Sì, è vero, il detto dice "la madre dei cretini è sempre incinta". Purtroppo non è detto che i migliori si riproducano, probabilmente il limite dell'evoluzione umana è che chi ha più cervello pensa meno al sesso di chi ne ha meno, perché può trovare altrettanto appaganti attività meno istintive, mentre chi non può non ha molte scelte. Siamo andati sulla Luna perché qualcuno pensava a come andarci, non solo a come portarsi a letto la ragazza accanto. Un calciatore si riproduce più spesso di uno scienziato, ma è molto meno utile all'umanità. Forse è per questo che siamo ridotti in questo deplorevole stato, troppi animali e pochi Uomini, l'Umanità ha passato da un bel pezzo il momento evolutivo dove bastano muscoli e sperma, ma ovviamente c'è chi è rimasto indietro, e cerca di far credere che il suo è il "miglior mondo possibile". Ma le soluzioni ai problemi che si stanno affacciando non verranno da torelli e stalloni, ma da chi saprà usare le cellule grige. Quanto al nick dipende da questo sito, dovrò cambiarlo. Luigi D. Sandon

x perfectday e Pirandello

11.2|18:47
Paolami

Chiami in causa Pirandello...e questo mi fa sorridere perchè credo che il tuo paragone non sia molto azzeccato. Pirandello ha detto una cosa che la sensibilità moderna (anche grazie a lui!) dà per scontata, e cioè che ognuno di noi nella vita di tutti i giorni recita una parte, e avvicina cosi' la vita al teatro. Ma questo, forse dalle persone che lo conoscono superficialmente, viene spesso frainteso con la falsità (ti pare che un autore illuminato come lui potesse essere passato alla storia per questo?). No, lui dice che, pur restando noi stessi con le nostre caratteristiche, i nostri pregi, i nostri difetti, le nostre peculiarità, per restando noi stessi, affrontiamo la vita come degli attori in cui ognuno ha la sua parte.
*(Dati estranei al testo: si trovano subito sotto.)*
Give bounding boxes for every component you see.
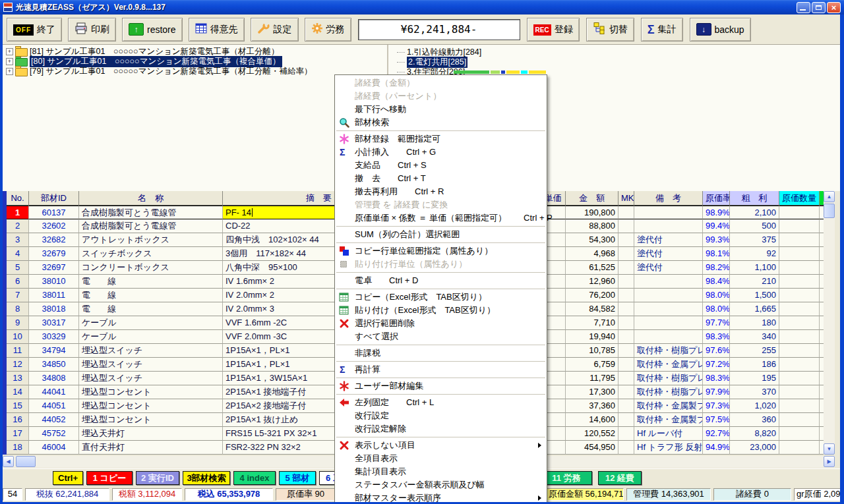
- cell-amount[interactable]: 10,785: [566, 344, 618, 358]
- cell-gross[interactable]: 8,820: [730, 427, 779, 441]
- cell-rate[interactable]: 98.9%: [703, 206, 730, 219]
- cell-remark[interactable]: 塗代付: [634, 261, 703, 275]
- cell-name[interactable]: 埋込型コンセント: [79, 413, 223, 427]
- context-menu-item[interactable]: 最下行へ移動: [335, 103, 547, 116]
- cell-rate[interactable]: 97.2%: [703, 358, 730, 372]
- cell-qty[interactable]: [779, 413, 820, 427]
- cell-qty[interactable]: [779, 233, 820, 247]
- cell-qty[interactable]: [779, 289, 820, 302]
- cell-no[interactable]: 8: [7, 302, 29, 316]
- cell-rate[interactable]: 97.5%: [703, 413, 730, 427]
- cell-amount[interactable]: 190,800: [566, 206, 618, 219]
- cell-gross[interactable]: 1,500: [730, 289, 779, 302]
- context-menu-item[interactable]: SUM（列の合計）選択範囲: [335, 228, 547, 241]
- cell-qty[interactable]: [779, 372, 820, 385]
- cell-mk[interactable]: [618, 316, 634, 330]
- context-menu-item[interactable]: 集計項目表示: [335, 465, 547, 478]
- cell-gross[interactable]: 255: [730, 344, 779, 358]
- column-header-remark[interactable]: 備 考: [634, 191, 703, 206]
- cell-id[interactable]: 30329: [29, 330, 79, 344]
- cell-remark[interactable]: [634, 330, 703, 344]
- cell-qty[interactable]: [779, 399, 820, 413]
- cell-qty[interactable]: [779, 247, 820, 261]
- context-menu-item[interactable]: 電卓Ctrl + D: [335, 274, 547, 287]
- cell-gross[interactable]: 92: [730, 247, 779, 261]
- cell-id[interactable]: 60137: [29, 206, 79, 219]
- toolbar-left-1-button[interactable]: OFF終了: [7, 18, 62, 42]
- cell-qty[interactable]: [779, 330, 820, 344]
- cell-qty[interactable]: [779, 275, 820, 289]
- cell-amount[interactable]: 54,300: [566, 233, 618, 247]
- context-menu-item[interactable]: 原価単価 × 係数 ＝ 単価（範囲指定可）Ctrl + P: [335, 211, 547, 225]
- cell-remark[interactable]: [634, 302, 703, 316]
- cell-rate[interactable]: 97.3%: [703, 399, 730, 413]
- horizontal-scrollbar-thumb[interactable]: [16, 456, 36, 467]
- cell-qty[interactable]: [779, 302, 820, 316]
- cell-rate[interactable]: 98.1%: [703, 247, 730, 261]
- cell-name[interactable]: 埋込型コンセント: [79, 385, 223, 399]
- cell-rate[interactable]: 97.9%: [703, 385, 730, 399]
- cell-no[interactable]: 5: [7, 261, 29, 275]
- column-header-rate[interactable]: 原価率: [703, 191, 730, 206]
- cell-id[interactable]: 32679: [29, 247, 79, 261]
- cell-remark[interactable]: [634, 316, 703, 330]
- cell-qty[interactable]: [779, 344, 820, 358]
- context-menu-item[interactable]: 支給品Ctrl + S: [335, 159, 547, 172]
- hotkey-button-12[interactable]: 12 経費: [598, 471, 642, 485]
- context-menu-item[interactable]: すべて選択: [335, 330, 547, 343]
- cell-mk[interactable]: [618, 413, 634, 427]
- context-menu-item[interactable]: 選択行範囲削除: [335, 317, 547, 330]
- cell-amount[interactable]: 88,800: [566, 219, 618, 233]
- cell-id[interactable]: 44041: [29, 385, 79, 399]
- hotkey-button-5[interactable]: 4 index: [233, 471, 276, 485]
- cell-gross[interactable]: 195: [730, 372, 779, 385]
- context-menu-item[interactable]: 全項目表示: [335, 452, 547, 465]
- cell-qty[interactable]: [779, 441, 820, 455]
- cell-id[interactable]: 34808: [29, 372, 79, 385]
- cell-remark[interactable]: [634, 206, 703, 219]
- context-menu-item[interactable]: コピー（Excel形式 TAB区切り）: [335, 291, 547, 304]
- cell-gross[interactable]: 210: [730, 275, 779, 289]
- cell-no[interactable]: 16: [7, 413, 29, 427]
- cell-amount[interactable]: 19,940: [566, 330, 618, 344]
- cell-gross[interactable]: 180: [730, 316, 779, 330]
- column-header-mk[interactable]: MK: [618, 191, 634, 206]
- cell-qty[interactable]: [779, 316, 820, 330]
- cell-mk[interactable]: [618, 219, 634, 233]
- cell-gross[interactable]: 23,000: [730, 441, 779, 455]
- cell-mk[interactable]: [618, 385, 634, 399]
- section-item-1[interactable]: 1.引込幹線動力[284]: [397, 47, 481, 57]
- cell-qty[interactable]: [779, 358, 820, 372]
- toolbar-left-3-button[interactable]: ↑restore: [122, 18, 183, 42]
- cell-amount[interactable]: 4,968: [566, 247, 618, 261]
- cell-id[interactable]: 44052: [29, 413, 79, 427]
- cell-no[interactable]: 10: [7, 330, 29, 344]
- cell-no[interactable]: 15: [7, 399, 29, 413]
- cell-rate[interactable]: 98.3%: [703, 372, 730, 385]
- toolbar-left-4-button[interactable]: 得意先: [189, 18, 245, 42]
- cell-no[interactable]: 18: [7, 441, 29, 455]
- toolbar-right-3-button[interactable]: Σ集計: [641, 18, 683, 42]
- cell-mk[interactable]: [618, 275, 634, 289]
- cell-name[interactable]: ケーブル: [79, 330, 223, 344]
- context-menu-item[interactable]: 部材検索: [335, 116, 547, 129]
- column-header-no[interactable]: No.: [7, 191, 29, 206]
- cell-id[interactable]: 30317: [29, 316, 79, 330]
- cell-remark[interactable]: Hf トラフ形 反射笠付: [634, 441, 703, 455]
- cell-gross[interactable]: 370: [730, 385, 779, 399]
- cell-amount[interactable]: 6,759: [566, 358, 618, 372]
- cell-remark[interactable]: [634, 275, 703, 289]
- cell-mk[interactable]: [618, 372, 634, 385]
- context-menu-item[interactable]: 表示しない項目: [335, 439, 547, 452]
- cell-gross[interactable]: 500: [730, 219, 779, 233]
- cell-no[interactable]: 7: [7, 289, 29, 302]
- cell-amount[interactable]: 61,525: [566, 261, 618, 275]
- cell-gross[interactable]: 2,100: [730, 206, 779, 219]
- cell-rate[interactable]: 98.2%: [703, 261, 730, 275]
- toolbar-left-5-button[interactable]: 設定: [251, 18, 299, 42]
- cell-remark[interactable]: 取付枠・金属製プレ: [634, 399, 703, 413]
- context-menu-item[interactable]: コピー行単位範囲指定（属性あり）: [335, 244, 547, 258]
- cell-name[interactable]: 直付天井灯: [79, 441, 223, 455]
- cell-amount[interactable]: 84,582: [566, 302, 618, 316]
- cell-remark[interactable]: [634, 219, 703, 233]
Questa sensazione è molto netta secondo me quando uno si conosce bene intimamente (si, quando si è adulti...perchè non usare questo termine cosi' poco di moda?): ci sono delle cose che fai perchè sei tu e cose che non fai perchè non sei tu..e cosi' anche con gli altri, scegli di dire o fare una cosa perchè aderisce perfettamente al tuo modo di essere, e non altre. Dopo tutto gli attori che recitano non sono falsi, anzi la loro arte è quella di "rappresentare" la realtà e di non fare scorgere la differenza con quella "vera". Ma questa è arte, perfectday, non è nascondimento. Il mascheramento triste dei giorni nostri viene dal mancato coraggio di accettare e donare noi stessi nella nostra unicità, per quello che siamo.

x Daniele.

11.2|18:36
Pavély

E' difficile da spiegare. Ciò che dici è logico. Io credo però che nella vita di ogni Hikikomori esistano sempre genitori incapaci di socializzare. Ad esempio: quand'ero bambino e bussavano alla porta di casa, mia madre mi prendeva per la mia manina e mi portava in camera da letto. Ricordo che aveva la mano calda e grande. Non ho mai visto i miei genitori uscire con degli amici. Solo lavoro... lavoro... lavoro... Io credo che le persone siano Eco dei sentimenti e delle emozioni della società, della famiglia, delle amicizie, dei rapporti intimi. Un Hikikomori ha incontrato solo relazioni familiari. Cosicché la sua identità è incapace di costruirsi attorno ad un mondo aperto. Rimane solo la paura... il disagio... come un reduce che cammina con i suoi passi nella neve. Ma chi non è Hikikomori non credo che possa capire.